Our study confirms that disease’s control needs higher PEGV doses in diabetic patients than in non-diabetic ones, despite the difference was not significant. The relative resistance to PEGV in patients with obesity and/or diabetes mellitus was also reported by other authors [32]. It is probably related to the effects of high portal insulin concentration on the availability of hepatic GH receptors. Indeed, several years ago Leung et al. [33] demonstrated that insulin increases the total cellular content of hepatic GH receptors in a concentration-dependent manner, by up-regulating receptor mRNA expression in a human hepatoma cell line HuH7 model [33]. Insulin also inhibits surface translocation of GH receptor, but this effect is evident only at very high insulin concentration [33]. On the contrary, the percentage of controlled patients was similar in the two groups [34]. This suggestion is in contrast with previous evidences probably because we evaluated only treated-to-target patients.

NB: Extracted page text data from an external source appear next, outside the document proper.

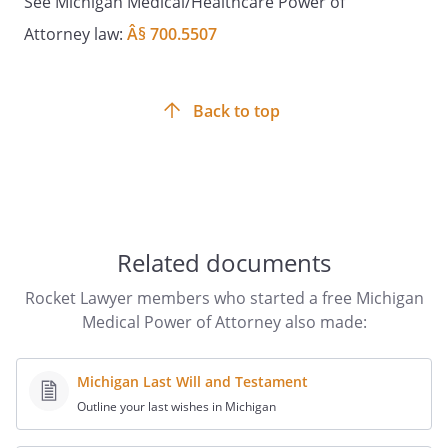
See Michigan Medical/Healthcare Power of
Date: _________________________
Attorney law:
Â§ 700.5507
Witness Signature:
____________________________________
Back to top
Date: ________________________
PATIENT ADVOCATE ACCEPTANCE OF
DESIGNATION
Related documents
The Patient Advocate/Successor Patient
Advocate(s) accept(s) the Patient's
Rocket Lawyer members who started a free Michigan
designation as stated in this document
Medical Power of Attorney also made:
and agree(s) that:
Michigan Last Will and Testament
a. This designation shall not become
Outline your last wishes in Michigan
effective unless the Patient is unable to
participate in medical treatment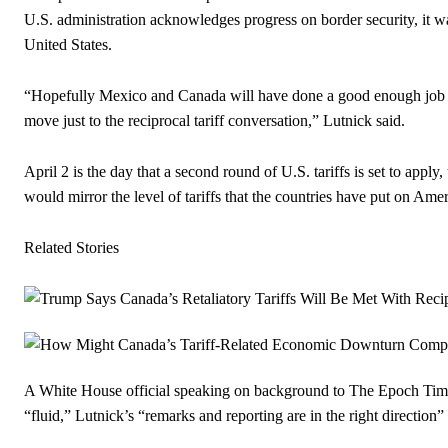
U.S. administration acknowledges progress on border security, it w
United States.
“Hopefully Mexico and Canada will have done a good enough job on fe
move just to the reciprocal tariff conversation,” Lutnick said.
April 2 is the day that a second round of U.S. tariffs is set to apply, 
would mirror the level of tariffs that the countries have put on Ame
Related Stories
A White House official speaking on background to The Epoch Times
“fluid,” Lutnick’s “remarks and reporting are in the right directi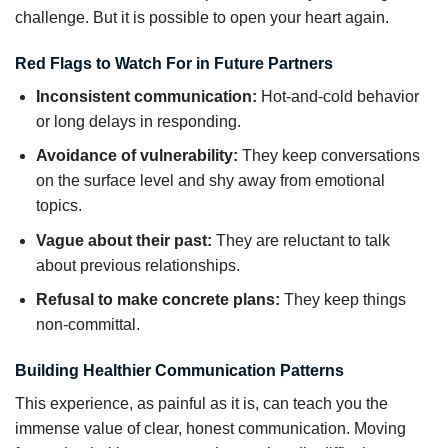
challenge. But it is possible to open your heart again.
Red Flags to Watch For in Future Partners
Inconsistent communication:
Hot-and-cold behavior
or long delays in responding.
Avoidance of vulnerability:
They keep conversations
on the surface level and shy away from emotional
topics.
Vague about their past:
They are reluctant to talk
about previous relationships.
Refusal to make concrete plans:
They keep things
non-committal.
Building Healthier Communication Patterns
This experience, as painful as it is, can teach you the
immense value of clear, honest communication. Moving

This study has some limitations, concerning for instance the multicenter, retrospective design and the non-centralized IGF-1 assay. Moreover, some information about patient management is lacking, e.g. the reasons of PEGV doses > 10 mg/day at start in some cases or the length of dose up-titration. Nevertheless, this study is one of the few which report on a longitudinal analysis of biochemical parameters during real-life, appropriately up-titrated PEGV treatment.

In conclusion, our study suggests that appropriate PEGV titration allows IGF-1 normalization in up to 90% of acromegalic patients, but obesity and IGF-1 values > 2.7 × ULN are predictors of resistance to the drug. In addition, patients with IGF-1 values > 2.0 × ULN have a six-times higher probability to need PEGV daily doses higher than 1.0 mg/BMI, so patients with a more aggressive disease should start therapy at higher doses and titration should be faster.